Expectations of interest rate cuts drive China bonds to a multi-decade low 10-year yield.
- The 10-year yield on China bonds fell below 2% on Monday, reaching a multi-decade low.
- The Chinese government has tried to curb the surge in the bond market, driven by the influx of investments into Chinese government bonds due to the slowing economy and limited appealing investment prospects.
On Monday, China bonds performed well as the 10-year yield fell below the crucial 2% threshold, reaching a record low, due to anticipation that the government may increase its economic support.
On Monday, China's 10-year government bond yields fell to 1.9636%, marking their lowest level in 22 years, while 30-year bond yields dropped to 2.164%.
Expectations of a further cut to the reserve requirement ratio for commercial lenders and supportive liquidity conditions, as well as still weak economic fundamentals, mainly drove the bond rally, according to Tommy Xie, head of Asia macro research at OCBC Bank, in a note on Monday.
The People's Bank of China injected 800 billion yuan into the banking system in November, via a so-called "outright reverse repo operations," which was increased from the 500 billion yuan injection in October. This led to declines in yields.
The official statement stated that the move aimed to maintain a sufficient level of liquidity in the banking system.
The central bank also announced that it bought 200 billion yuan of government bonds in November to intensify its counter-cyclical adjustment of monetary policy.
The Chinese government has tried to curb the surge in the bond market, driven by the influx of investments into Chinese government bonds due to the slowing economy and limited appealing investment prospects.
Government bonds are being sought after by investors while shunning more volatile assets, according to a warning from the PBOC about the risks of destabilizing bubbles.
Edmund Goh, investment director at abrdn, stated on CNBC that the market is still anticipating fiscal stimulus support in the early months of next year.
Although there were some positive indications of revival in China's real estate market, Goh stated that there was no improvement in the country's domestic economic data in recent months. He emphasized that the decline in yields was a reflection of the current economic climate.
He stated that without any significant fiscal stimulus, China's economy will enter a deflationary state.
The Chinese yuan weakened by 0.45% on Monday to 7.2795 on the dollar.
In a November meeting, PBOC Governor Pan Gongsheng announced plans to maintain supportive monetary policy and lower the RRR by 25 to 50 basis points by year-end.

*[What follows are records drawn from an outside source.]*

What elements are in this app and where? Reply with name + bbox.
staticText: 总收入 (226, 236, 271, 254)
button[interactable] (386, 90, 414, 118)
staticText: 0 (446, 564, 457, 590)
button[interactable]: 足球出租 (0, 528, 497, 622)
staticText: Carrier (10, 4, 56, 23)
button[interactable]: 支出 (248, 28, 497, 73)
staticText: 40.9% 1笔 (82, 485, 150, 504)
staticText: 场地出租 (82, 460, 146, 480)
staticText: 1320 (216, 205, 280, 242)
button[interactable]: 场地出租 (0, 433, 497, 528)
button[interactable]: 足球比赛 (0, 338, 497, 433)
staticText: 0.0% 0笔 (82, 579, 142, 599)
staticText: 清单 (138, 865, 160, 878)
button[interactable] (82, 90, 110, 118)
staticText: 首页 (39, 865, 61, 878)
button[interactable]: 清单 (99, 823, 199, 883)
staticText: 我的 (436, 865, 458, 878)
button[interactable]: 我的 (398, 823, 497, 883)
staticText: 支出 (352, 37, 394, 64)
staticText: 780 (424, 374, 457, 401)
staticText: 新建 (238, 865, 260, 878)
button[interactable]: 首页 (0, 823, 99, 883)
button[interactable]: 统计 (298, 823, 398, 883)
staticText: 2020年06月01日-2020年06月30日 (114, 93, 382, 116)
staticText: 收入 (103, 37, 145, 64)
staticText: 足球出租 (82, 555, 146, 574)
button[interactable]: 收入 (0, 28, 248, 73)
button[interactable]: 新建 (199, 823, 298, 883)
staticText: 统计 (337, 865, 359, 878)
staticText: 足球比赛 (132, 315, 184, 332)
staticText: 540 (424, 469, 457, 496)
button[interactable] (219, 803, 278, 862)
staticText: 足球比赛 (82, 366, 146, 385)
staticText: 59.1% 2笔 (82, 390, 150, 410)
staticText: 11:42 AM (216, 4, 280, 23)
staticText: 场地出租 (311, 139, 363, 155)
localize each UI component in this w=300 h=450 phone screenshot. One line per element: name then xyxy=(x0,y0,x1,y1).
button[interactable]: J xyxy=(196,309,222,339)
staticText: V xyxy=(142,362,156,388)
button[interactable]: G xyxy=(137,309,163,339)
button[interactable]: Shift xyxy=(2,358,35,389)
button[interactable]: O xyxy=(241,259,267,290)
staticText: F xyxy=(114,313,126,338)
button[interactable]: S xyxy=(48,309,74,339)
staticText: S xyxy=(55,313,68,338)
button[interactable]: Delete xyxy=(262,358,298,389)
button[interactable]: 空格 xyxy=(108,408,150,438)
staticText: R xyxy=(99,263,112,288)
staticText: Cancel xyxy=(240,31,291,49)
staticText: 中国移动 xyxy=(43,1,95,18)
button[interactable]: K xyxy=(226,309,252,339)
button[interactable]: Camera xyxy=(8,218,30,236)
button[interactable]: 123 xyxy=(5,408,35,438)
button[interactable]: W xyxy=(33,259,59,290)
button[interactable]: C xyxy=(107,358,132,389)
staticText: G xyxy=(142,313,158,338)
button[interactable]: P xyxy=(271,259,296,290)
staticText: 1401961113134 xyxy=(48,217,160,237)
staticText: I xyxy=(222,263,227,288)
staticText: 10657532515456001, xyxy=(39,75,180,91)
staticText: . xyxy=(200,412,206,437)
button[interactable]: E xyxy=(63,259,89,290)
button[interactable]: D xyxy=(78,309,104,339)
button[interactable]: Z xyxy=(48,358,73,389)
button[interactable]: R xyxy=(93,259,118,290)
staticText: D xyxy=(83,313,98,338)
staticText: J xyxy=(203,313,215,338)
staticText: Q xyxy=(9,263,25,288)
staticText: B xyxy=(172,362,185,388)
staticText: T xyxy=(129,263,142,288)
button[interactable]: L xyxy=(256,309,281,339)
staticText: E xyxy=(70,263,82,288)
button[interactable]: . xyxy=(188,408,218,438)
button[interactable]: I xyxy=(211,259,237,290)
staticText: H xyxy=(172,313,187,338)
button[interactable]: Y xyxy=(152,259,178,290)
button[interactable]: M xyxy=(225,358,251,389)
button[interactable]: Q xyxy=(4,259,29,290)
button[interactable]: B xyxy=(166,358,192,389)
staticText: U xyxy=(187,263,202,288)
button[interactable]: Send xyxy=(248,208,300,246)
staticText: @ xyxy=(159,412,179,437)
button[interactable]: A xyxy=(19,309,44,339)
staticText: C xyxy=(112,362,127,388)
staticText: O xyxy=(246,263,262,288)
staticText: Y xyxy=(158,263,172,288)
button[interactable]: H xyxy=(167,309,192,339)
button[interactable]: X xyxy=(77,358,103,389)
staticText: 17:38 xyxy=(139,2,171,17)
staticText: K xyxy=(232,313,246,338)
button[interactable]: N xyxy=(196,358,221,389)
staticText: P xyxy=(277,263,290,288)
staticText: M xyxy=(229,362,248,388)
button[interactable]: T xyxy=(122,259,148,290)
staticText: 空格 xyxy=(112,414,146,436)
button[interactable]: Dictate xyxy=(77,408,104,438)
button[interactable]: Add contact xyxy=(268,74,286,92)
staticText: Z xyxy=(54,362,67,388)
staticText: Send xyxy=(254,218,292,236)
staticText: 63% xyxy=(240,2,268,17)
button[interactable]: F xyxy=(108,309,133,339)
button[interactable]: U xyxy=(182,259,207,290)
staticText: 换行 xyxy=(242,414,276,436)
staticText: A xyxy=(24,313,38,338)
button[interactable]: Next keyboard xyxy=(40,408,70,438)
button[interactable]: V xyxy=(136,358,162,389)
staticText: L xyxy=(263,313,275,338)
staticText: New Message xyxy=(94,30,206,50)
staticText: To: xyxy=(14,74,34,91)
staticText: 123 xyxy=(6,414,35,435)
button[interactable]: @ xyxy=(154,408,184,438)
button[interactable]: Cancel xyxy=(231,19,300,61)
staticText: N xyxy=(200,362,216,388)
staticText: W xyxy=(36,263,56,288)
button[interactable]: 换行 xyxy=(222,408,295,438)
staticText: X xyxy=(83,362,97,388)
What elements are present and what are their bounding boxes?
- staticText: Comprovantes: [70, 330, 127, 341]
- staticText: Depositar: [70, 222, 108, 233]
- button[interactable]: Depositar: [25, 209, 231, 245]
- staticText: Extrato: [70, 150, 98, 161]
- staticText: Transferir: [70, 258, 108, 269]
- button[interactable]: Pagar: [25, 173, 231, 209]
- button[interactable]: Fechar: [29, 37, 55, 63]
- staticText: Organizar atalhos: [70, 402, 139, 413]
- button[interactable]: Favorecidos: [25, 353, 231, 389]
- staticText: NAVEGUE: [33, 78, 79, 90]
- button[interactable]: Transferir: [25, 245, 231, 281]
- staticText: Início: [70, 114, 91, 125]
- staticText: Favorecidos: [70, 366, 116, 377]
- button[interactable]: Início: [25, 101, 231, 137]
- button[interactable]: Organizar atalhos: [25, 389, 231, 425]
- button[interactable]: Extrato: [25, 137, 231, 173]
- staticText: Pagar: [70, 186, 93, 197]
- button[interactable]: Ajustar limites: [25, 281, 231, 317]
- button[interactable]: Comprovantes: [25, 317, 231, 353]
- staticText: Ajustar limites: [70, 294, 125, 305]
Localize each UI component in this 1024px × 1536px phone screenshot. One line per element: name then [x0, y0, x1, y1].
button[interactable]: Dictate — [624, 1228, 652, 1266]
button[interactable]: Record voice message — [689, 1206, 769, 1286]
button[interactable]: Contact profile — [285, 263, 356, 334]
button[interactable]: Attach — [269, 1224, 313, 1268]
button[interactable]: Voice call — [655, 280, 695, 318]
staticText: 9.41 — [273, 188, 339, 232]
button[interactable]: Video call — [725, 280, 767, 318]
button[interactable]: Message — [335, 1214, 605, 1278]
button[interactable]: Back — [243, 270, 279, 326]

Additionally, he suggested cutting the seven-day reverse repo rate by another 20 basis points before the end of the year.
Higher government bond issuance and upcoming major meetings may increase resistance to further downside on bond yields, according to Xie of OCBC.
The Politburo, the ruling Communist Party's top decision-making body, will hold a closely-watched meeting, followed by an annual central economic work conference, to set the economic plans and growth target for 2025. Both meetings are expected to take place around mid-December.
Xie stated that at these meetings, Beijing may reveal additional stimulus measures, which could change market dynamics and limit the potential for further declines in yields.
Despite Chinese yields being close to 2%, the gap between Chinese and U.S. 10-year yields has narrowed, according to Eugene Hsiao, head of China equity strategy at Macquarie Capital. This development is beneficial for Chinese equity inflows, he stated.
The 10-year yield in China is significantly lower than the over 4% yield of the U.S. 10-year Treasury yield.